■ TASK GOAL:
What is needed is every line of the material that contains "copilot".

■ THE INPUT:
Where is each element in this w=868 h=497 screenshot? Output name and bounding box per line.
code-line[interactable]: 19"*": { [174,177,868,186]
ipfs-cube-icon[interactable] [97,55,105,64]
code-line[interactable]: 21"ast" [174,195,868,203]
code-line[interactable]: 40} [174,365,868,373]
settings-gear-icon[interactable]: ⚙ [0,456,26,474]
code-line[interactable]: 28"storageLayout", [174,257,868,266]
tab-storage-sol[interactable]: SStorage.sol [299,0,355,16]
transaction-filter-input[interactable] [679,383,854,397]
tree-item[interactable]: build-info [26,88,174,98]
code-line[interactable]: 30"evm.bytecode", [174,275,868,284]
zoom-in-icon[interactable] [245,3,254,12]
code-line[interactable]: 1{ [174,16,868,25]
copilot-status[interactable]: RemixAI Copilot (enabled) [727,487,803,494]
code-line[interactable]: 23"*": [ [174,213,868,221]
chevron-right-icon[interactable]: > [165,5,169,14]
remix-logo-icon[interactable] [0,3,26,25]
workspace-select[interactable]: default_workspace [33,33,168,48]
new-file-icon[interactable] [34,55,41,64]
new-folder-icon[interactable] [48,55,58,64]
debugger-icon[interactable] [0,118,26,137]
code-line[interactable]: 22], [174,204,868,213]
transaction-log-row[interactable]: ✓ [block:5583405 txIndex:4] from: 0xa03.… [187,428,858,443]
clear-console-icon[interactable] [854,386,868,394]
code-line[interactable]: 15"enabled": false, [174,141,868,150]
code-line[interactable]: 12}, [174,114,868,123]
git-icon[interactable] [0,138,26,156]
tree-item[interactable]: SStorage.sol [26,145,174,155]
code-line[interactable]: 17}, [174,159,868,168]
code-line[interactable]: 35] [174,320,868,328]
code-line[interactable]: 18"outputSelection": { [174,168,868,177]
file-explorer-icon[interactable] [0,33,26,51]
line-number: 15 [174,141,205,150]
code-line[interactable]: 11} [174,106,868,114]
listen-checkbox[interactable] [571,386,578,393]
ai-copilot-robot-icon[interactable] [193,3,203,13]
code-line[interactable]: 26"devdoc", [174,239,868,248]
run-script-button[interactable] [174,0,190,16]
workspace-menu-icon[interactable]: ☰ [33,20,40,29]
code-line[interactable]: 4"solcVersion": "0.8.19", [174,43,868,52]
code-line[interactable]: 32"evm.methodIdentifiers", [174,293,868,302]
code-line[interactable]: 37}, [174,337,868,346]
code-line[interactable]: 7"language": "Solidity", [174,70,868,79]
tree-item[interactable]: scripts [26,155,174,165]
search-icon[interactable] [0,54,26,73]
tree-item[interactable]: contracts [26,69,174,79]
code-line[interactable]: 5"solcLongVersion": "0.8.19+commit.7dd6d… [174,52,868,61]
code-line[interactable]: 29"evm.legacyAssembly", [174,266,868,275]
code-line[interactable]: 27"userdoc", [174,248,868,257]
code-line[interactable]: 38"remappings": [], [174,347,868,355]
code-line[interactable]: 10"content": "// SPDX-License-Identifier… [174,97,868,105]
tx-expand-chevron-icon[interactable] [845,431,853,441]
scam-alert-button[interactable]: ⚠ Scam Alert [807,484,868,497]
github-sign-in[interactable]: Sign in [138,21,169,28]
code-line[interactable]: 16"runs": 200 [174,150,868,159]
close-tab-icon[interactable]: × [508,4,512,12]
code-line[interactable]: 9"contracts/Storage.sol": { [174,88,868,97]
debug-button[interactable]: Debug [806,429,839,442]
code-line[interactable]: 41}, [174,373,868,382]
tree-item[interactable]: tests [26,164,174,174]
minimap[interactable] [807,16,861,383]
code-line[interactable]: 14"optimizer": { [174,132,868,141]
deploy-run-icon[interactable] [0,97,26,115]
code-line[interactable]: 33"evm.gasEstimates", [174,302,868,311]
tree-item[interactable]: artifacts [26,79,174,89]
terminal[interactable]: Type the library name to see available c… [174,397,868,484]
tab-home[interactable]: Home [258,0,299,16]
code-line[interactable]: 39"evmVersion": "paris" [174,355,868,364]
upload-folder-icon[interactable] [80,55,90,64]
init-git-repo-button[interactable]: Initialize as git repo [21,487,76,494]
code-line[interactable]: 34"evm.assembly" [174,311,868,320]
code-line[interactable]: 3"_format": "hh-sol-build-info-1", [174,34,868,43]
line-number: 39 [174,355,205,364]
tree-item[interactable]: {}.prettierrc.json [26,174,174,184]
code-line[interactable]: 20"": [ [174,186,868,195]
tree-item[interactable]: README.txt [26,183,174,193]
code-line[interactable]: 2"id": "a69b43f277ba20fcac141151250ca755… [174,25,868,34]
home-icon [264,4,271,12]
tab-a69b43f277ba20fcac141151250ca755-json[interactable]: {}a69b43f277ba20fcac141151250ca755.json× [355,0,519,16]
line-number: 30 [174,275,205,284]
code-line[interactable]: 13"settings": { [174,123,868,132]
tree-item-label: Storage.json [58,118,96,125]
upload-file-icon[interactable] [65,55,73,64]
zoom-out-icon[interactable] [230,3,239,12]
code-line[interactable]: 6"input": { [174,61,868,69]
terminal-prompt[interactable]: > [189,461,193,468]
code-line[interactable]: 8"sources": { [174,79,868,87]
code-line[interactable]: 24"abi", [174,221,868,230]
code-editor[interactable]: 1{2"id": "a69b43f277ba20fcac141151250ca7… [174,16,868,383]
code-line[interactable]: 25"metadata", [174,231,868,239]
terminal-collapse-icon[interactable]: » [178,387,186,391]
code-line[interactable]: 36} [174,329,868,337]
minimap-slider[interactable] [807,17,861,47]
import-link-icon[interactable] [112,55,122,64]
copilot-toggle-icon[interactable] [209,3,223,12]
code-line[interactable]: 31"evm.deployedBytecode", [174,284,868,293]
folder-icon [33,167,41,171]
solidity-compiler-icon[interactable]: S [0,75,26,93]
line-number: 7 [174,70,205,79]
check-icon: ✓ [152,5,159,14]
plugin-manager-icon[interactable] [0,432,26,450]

■ COMPLETED EXERCISE:
copilot-status[interactable]: RemixAI Copilot (enabled) [727,487,803,494]
ai-copilot-robot-icon[interactable] [193,3,203,13]
copilot-toggle-icon[interactable] [209,3,223,12]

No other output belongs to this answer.